# Feeling like A ZOMBIE



## Squirrelevant (Jul 27, 2008)

No, I'm not actually feeling like a zombie. I was just wondering what exactly people mean by this when they are talking about medication.

I've been on about 8 different meds for anxiety and depression and have had to deal with moderate amounts of nausea, dizziness, sleeping problems and headaches which usually subside after a couple of weeks. A couple of the meds affected me to a more severe extent but didn't introduce any novel symptoms.

I've heard a lot of people talking negatively about medication say that it made them feel like a zombie. Is this just supposed to be a way to describe the symptoms I mentioned above? If it is, then isn't it a little too hyperbolic? I mean, I've had some really bad reactions to some medications but I wouldn't characterize myself as becoming zombie-like. I'd think that saying that would give many people the wrong impression about my experience and in the process, misinform them about the medication. I think people should stick to clearer explanations.
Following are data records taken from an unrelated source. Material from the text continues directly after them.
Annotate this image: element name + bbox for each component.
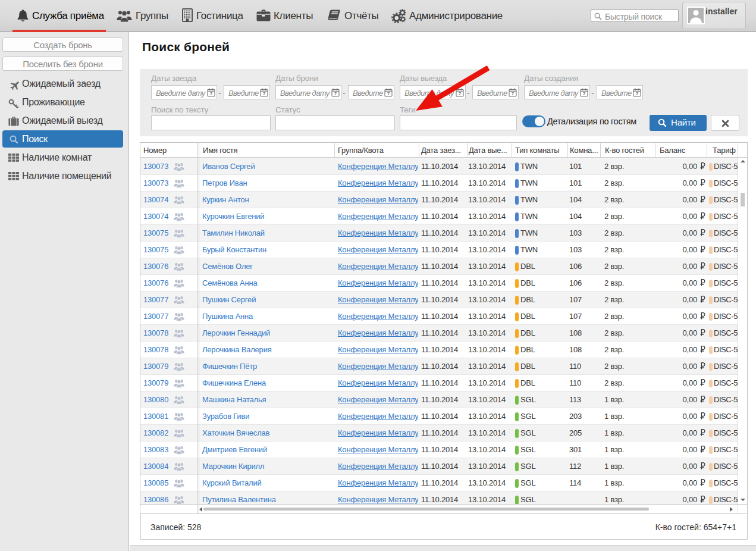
- svg-text:7: 7: [210, 91, 212, 96]
- svg-text:7: 7: [263, 91, 265, 96]
- svg-text:7: 7: [512, 91, 514, 96]
- svg-text:7: 7: [387, 91, 390, 96]
- svg-text:7: 7: [636, 91, 638, 96]
- svg-text:7: 7: [334, 91, 337, 96]
- svg-text:7: 7: [583, 91, 585, 96]
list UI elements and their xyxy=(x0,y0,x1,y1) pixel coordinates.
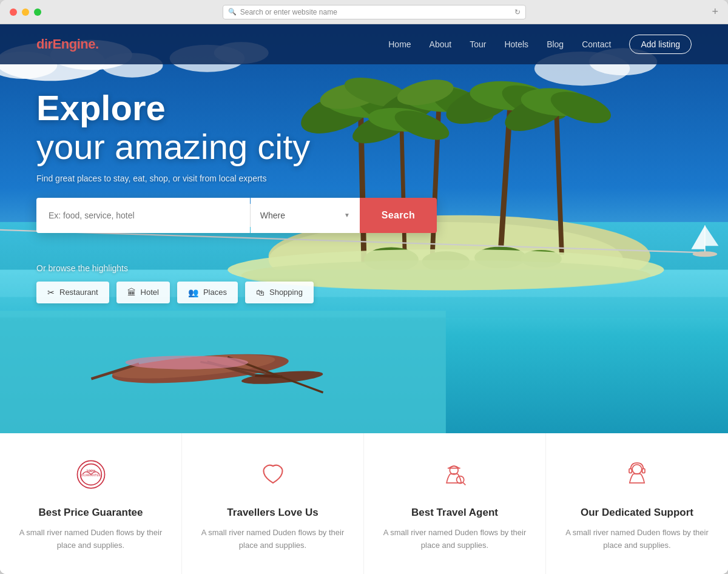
feature-desc-support: A small river named Duden flows by their… xyxy=(564,527,710,552)
nav-item-tour[interactable]: Tour xyxy=(470,39,486,50)
search-input[interactable] xyxy=(36,198,250,233)
address-bar[interactable]: 🔍 Search or enter website name ↻ xyxy=(223,5,526,19)
nav-link-home[interactable]: Home xyxy=(388,39,411,49)
browser-window: 🔍 Search or enter website name ↻ + xyxy=(0,0,728,574)
pill-restaurant[interactable]: ✂ Restaurant xyxy=(36,282,109,303)
agent-icon xyxy=(436,455,474,494)
browse-label: Or browse the highlights xyxy=(36,263,692,273)
svg-line-67 xyxy=(463,482,465,485)
nav-item-contact[interactable]: Contact xyxy=(582,39,611,50)
feature-card-support: Our Dedicated Support A small river name… xyxy=(546,433,728,574)
chevron-down-icon: ▼ xyxy=(344,212,350,218)
feature-title-guarantee: Best Price Guarantee xyxy=(18,506,163,519)
pill-hotel-label: Hotel xyxy=(141,288,159,297)
nav-link-add-listing[interactable]: Add listing xyxy=(629,35,692,54)
places-icon: 👥 xyxy=(188,288,198,297)
browse-section: Or browse the highlights ✂ Restaurant 🏛 … xyxy=(0,251,728,316)
logo-text: dirEngine. xyxy=(36,36,99,52)
refresh-icon[interactable]: ↻ xyxy=(514,8,521,16)
pill-restaurant-label: Restaurant xyxy=(59,288,98,297)
nav-item-home[interactable]: Home xyxy=(388,39,411,50)
nav-links: Home About Tour Hotels Blog Contact Add … xyxy=(388,39,692,50)
nav-link-blog[interactable]: Blog xyxy=(547,39,564,49)
address-text: Search or enter website name xyxy=(240,8,511,16)
svg-point-59 xyxy=(126,356,248,369)
navbar: dirEngine. Home About Tour Hotels Blog C… xyxy=(0,24,728,64)
feature-card-agent: Best Travel Agent A small river named Du… xyxy=(364,433,546,574)
svg-point-68 xyxy=(632,465,642,474)
svg-rect-69 xyxy=(629,469,632,473)
website: dirEngine. Home About Tour Hotels Blog C… xyxy=(0,24,728,574)
browse-pills: ✂ Restaurant 🏛 Hotel 👥 Places 🛍 xyxy=(36,282,692,303)
nav-item-about[interactable]: About xyxy=(430,39,452,50)
new-tab-button[interactable]: + xyxy=(712,5,718,18)
logo: dirEngine. xyxy=(36,36,99,52)
search-where-wrapper[interactable]: Where ▼ xyxy=(251,198,360,233)
nav-link-hotels[interactable]: Hotels xyxy=(504,39,528,49)
feature-title-support: Our Dedicated Support xyxy=(564,506,710,519)
hero-title-line1: Explore xyxy=(36,89,692,127)
maximize-button[interactable] xyxy=(34,8,41,16)
hotel-icon: 🏛 xyxy=(127,288,136,297)
restaurant-icon: ✂ xyxy=(47,288,55,297)
nav-item-add-listing[interactable]: Add listing xyxy=(629,39,692,50)
feature-desc-guarantee: A small river named Duden flows by their… xyxy=(18,527,163,552)
search-where-label: Where xyxy=(260,211,344,220)
search-bar: Where ▼ Search xyxy=(36,198,437,233)
close-button[interactable] xyxy=(10,8,17,16)
hero-content: Explore your amazing city Find great pla… xyxy=(0,64,728,251)
pill-places[interactable]: 👥 Places xyxy=(177,282,238,303)
pill-shopping[interactable]: 🛍 Shopping xyxy=(245,282,314,303)
search-button[interactable]: Search xyxy=(360,198,437,233)
pill-hotel[interactable]: 🏛 Hotel xyxy=(116,282,170,303)
search-icon: 🔍 xyxy=(228,8,237,16)
feature-desc-agent: A small river named Duden flows by their… xyxy=(382,527,527,552)
nav-link-tour[interactable]: Tour xyxy=(470,39,486,49)
nav-link-about[interactable]: About xyxy=(430,39,452,49)
hero-title-line2: your amazing city xyxy=(36,127,692,166)
browser-content: dirEngine. Home About Tour Hotels Blog C… xyxy=(0,24,728,574)
hero-subtitle: Find great places to stay, eat, shop, or… xyxy=(36,174,692,183)
pill-places-label: Places xyxy=(203,288,227,297)
shopping-icon: 🛍 xyxy=(256,288,265,297)
feature-card-love: Travellers Love Us A small river named D… xyxy=(182,433,364,574)
hero-section: dirEngine. Home About Tour Hotels Blog C… xyxy=(0,24,728,433)
guarantee-icon: 100% GUARANTEE xyxy=(72,455,110,494)
nav-item-blog[interactable]: Blog xyxy=(547,39,564,50)
feature-title-love: Travellers Love Us xyxy=(200,506,345,519)
feature-desc-love: A small river named Duden flows by their… xyxy=(200,527,345,552)
browser-titlebar: 🔍 Search or enter website name ↻ + xyxy=(0,0,728,24)
hero-title: Explore your amazing city xyxy=(36,89,692,166)
nav-item-hotels[interactable]: Hotels xyxy=(504,39,528,50)
pill-shopping-label: Shopping xyxy=(269,288,303,297)
svg-rect-70 xyxy=(642,469,645,473)
minimize-button[interactable] xyxy=(22,8,29,16)
features-section: 100% GUARANTEE Best Price Guarantee A sm… xyxy=(0,433,728,574)
feature-title-agent: Best Travel Agent xyxy=(382,506,527,519)
heart-icon xyxy=(254,455,292,494)
nav-link-contact[interactable]: Contact xyxy=(582,39,611,49)
feature-card-guarantee: 100% GUARANTEE Best Price Guarantee A sm… xyxy=(0,433,182,574)
support-icon xyxy=(618,455,656,494)
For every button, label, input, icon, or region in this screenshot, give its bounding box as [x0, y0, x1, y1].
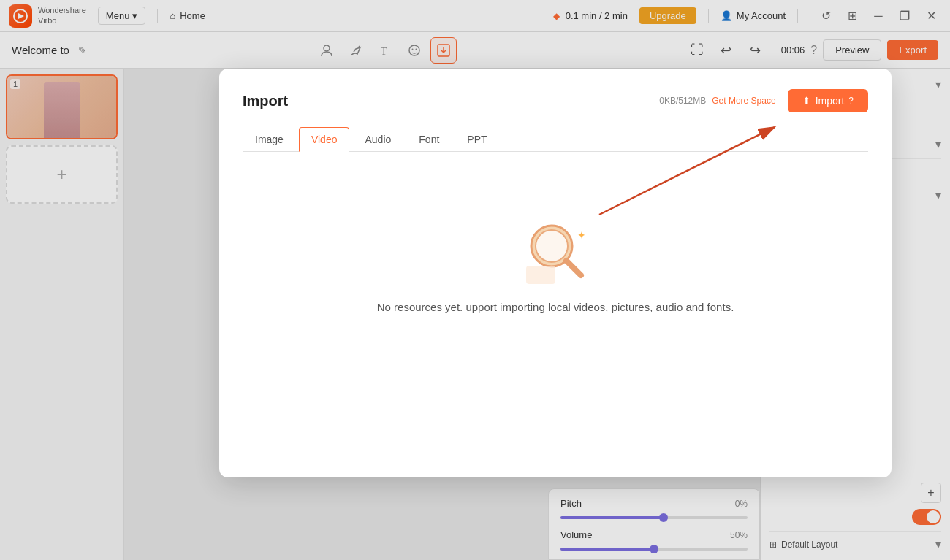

Or is there really some kind of special zombie state that I have yet to experience that isn't equivalent to just feeling really crappy?


----------



## Cerberus (Feb 13, 2005)

It means that medication has so dulled their emotions that they're walking through life feeling only somewhat human, hence describing it as feeling like a zombie. I experienced this on paxil and it simply wasn't worth it. I'd rather deal with depression and anxiety if it means enjoying other emotions, than feel little to nothing at all.


----------



## KurtG85 (Sep 19, 2008)

lol. Feeling like a "zombie" has no defined meaning in describing any sort of side effects. I wondered the exact same thing when I was new to, and reading about, psych meds. Its a word that is useful in encouraging fear and negativity because it has no real meaning but instead encourages people to apply whatever grotesque or generally negative definition they want to it. 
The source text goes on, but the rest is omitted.